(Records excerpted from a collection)
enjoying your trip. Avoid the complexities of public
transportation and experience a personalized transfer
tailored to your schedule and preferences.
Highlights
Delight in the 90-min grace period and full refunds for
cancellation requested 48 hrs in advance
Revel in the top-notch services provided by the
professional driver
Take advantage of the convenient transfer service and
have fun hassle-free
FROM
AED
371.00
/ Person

- YOUR OBJECTIVE -
The full data, repeated exactly, is the only acceptable output.

- RESULT BELOW -
enjoying your trip. Avoid the complexities of public
transportation and experience a personalized transfer
tailored to your schedule and preferences.
Highlights
Delight in the 90-min grace period and full refunds for
cancellation requested 48 hrs in advance
Revel in the top-notch services provided by the
professional driver
Take advantage of the convenient transfer service and
have fun hassle-free
FROM
AED
371.00
/ Person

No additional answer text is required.